Am 17. Juni fanden sich Studierende, Schüler_innen und Interessierte gemeinsam zu einer Demo im Rahmen des bundesweiten Bildungsstreiks an der Greifswalder Universitätsbibliothek ein. Nachdem das Studierendenparlament der Greifswalder Studierendenschaft eine Mobilisierung zum Aktionstag verweigerte, hatten sich relativ kurzfristig verschiedene Einzelpersonen und Gruppen, von Jusos und Grünen bis hin zu Linksradikalen, zusammengefunden, um eine Demo zu organisieren.
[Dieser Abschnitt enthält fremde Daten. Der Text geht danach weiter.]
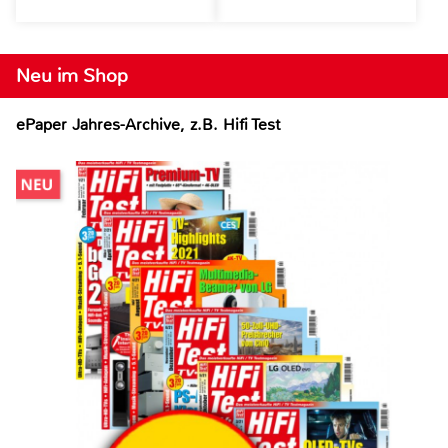
Neu im Shop
ePaper Jahres-Archive, z.B. Hifi Test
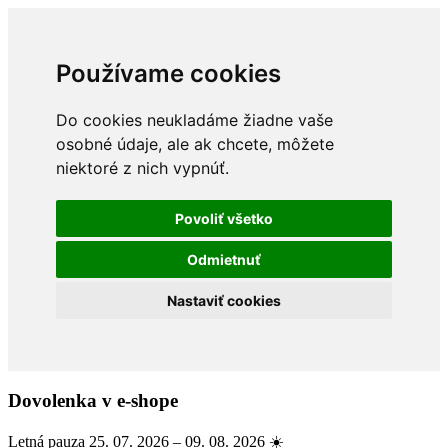
Používame cookies
Do cookies neukladáme žiadne vaše
osobné údaje, ale ak chcete, môžete
niektoré z nich vypnúť.
Povoliť všetko
Odmietnuť
Nastaviť cookies
Dovolenka v e-shope
Letná pauza 25. 07. 2026 – 09. 08. 2026 ☀️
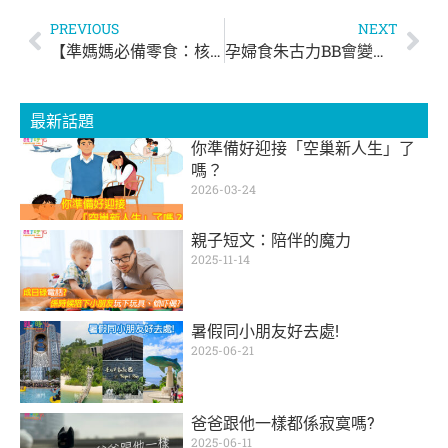
PREVIOUS
NEXT
【準媽媽必備零食：核桃 】可預防流產 + 幫BB補腦！
孕婦食朱古力BB會變黑？
最新話題
你準備好迎接「空巢新人生」了
嗎？
2026-03-24
親子短文：陪伴的魔力
2025-11-14
暑假同小朋友好去處!
2025-06-21
爸爸跟他一樣都係寂寞嗎?
2025-06-11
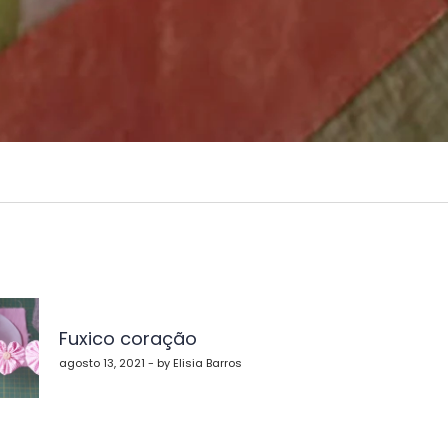
vegação
Fuxico coração
st
agosto 13, 2021 - by Elisia Barros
Zu dieser kamen mehrere hundert; die Veranstalter_innen sprachen von 400, die Ostseezeitung von 600; Demonstrierende zusammen und zogen gemeinsam von der Bibliothek über die Anklamer Straße und die Europakreuzung bis zum Hauptgebäude der Uni.

Die Forderungen, die in den Redebeiträgen artikuliert wurden, verblieben, dem breiten Bündnis entsprechend, vergleichsweise moderat: Gegen jede Art von Studiengebühren, für mehr Freiheit in Schule und Studium und für eine bessere Raum- und Personalsituation.

Aus unserer Perspektive sind diese Forderungen sinnvolle erste Schritte, um die Lernsituation zu verbessern. Die Probleme, die diesen Forderungen zugrunde liegen, die Orientierung des Bildungssystems an Kriterien der Verwertbarkeit und finanziellen Effizienz, aber lassen sich nicht lösen, wenn nur innerhalb des Bildungssystems gedacht wird. Sie sind gesamtgesellschaftlich bestimmt. Eine Bildung, die frei von sozialer Selektion und Verwertungszwängen ist, ist nur in ganz anderen gesellschaftlichen und wirtschaftlichen Bedingungen möglich.